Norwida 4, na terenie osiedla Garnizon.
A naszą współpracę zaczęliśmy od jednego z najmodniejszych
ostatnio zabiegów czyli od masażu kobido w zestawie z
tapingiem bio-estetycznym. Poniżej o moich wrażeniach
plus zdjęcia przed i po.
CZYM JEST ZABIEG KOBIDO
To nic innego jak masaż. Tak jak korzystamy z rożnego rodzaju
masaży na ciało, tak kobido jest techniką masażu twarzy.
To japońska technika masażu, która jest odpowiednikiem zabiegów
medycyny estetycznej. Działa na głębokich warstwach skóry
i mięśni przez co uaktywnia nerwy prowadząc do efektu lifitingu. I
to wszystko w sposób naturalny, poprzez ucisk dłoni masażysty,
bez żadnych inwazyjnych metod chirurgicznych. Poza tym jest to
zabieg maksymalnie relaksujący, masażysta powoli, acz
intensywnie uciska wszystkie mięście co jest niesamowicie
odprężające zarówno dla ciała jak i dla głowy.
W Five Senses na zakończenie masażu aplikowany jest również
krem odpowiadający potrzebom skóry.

---

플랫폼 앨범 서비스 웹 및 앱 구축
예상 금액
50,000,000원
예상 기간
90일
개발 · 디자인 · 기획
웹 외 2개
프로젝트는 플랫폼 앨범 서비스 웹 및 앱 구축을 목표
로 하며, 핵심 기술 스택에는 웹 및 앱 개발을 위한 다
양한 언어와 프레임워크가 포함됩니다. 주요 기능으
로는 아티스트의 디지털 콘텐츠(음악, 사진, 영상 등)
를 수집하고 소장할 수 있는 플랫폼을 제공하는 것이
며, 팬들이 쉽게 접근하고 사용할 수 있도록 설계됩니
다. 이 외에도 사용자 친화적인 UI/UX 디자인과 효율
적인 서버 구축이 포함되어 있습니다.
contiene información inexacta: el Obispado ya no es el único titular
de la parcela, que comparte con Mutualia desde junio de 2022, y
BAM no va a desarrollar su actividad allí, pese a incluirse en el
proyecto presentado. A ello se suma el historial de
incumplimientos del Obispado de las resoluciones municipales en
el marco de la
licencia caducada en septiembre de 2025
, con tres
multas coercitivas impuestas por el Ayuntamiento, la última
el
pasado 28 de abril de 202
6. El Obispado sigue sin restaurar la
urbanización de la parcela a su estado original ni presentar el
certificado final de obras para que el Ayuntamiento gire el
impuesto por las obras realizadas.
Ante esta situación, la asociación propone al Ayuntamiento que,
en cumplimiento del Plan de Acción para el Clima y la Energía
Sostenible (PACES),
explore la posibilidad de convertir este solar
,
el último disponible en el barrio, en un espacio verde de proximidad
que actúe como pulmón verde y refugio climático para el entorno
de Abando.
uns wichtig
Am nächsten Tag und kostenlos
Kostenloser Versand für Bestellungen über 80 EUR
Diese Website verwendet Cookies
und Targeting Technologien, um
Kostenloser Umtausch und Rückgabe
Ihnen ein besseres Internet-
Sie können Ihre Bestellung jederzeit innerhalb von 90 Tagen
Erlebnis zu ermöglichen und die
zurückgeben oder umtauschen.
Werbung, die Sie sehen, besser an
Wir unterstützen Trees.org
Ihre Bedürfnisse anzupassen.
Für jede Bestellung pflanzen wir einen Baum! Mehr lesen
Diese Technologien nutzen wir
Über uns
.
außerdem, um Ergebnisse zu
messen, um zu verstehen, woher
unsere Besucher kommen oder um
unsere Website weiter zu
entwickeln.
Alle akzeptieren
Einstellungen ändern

==

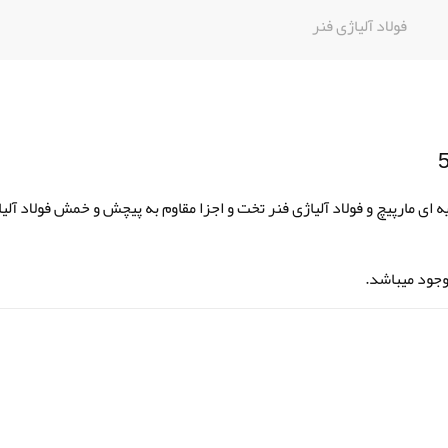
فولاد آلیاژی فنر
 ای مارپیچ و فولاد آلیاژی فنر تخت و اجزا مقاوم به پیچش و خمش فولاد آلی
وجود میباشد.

## The problem
Going down the listing above, begin printing at the line with "medycyny estetycznej. Działa" and finish with the line with "krem odpowiadający potrzebom skóry.", exactly as they appear.

## Expected answer
medycyny estetycznej. Działa na głębokich warstwach skóry
i mięśni przez co uaktywnia nerwy prowadząc do efektu lifitingu. I
to wszystko w sposób naturalny, poprzez ucisk dłoni masażysty,
bez żadnych inwazyjnych metod chirurgicznych. Poza tym jest to
zabieg maksymalnie relaksujący, masażysta powoli, acz
intensywnie uciska wszystkie mięście co jest niesamowicie
odprężające zarówno dla ciała jak i dla głowy.
W Five Senses na zakończenie masażu aplikowany jest również
krem odpowiadający potrzebom skóry.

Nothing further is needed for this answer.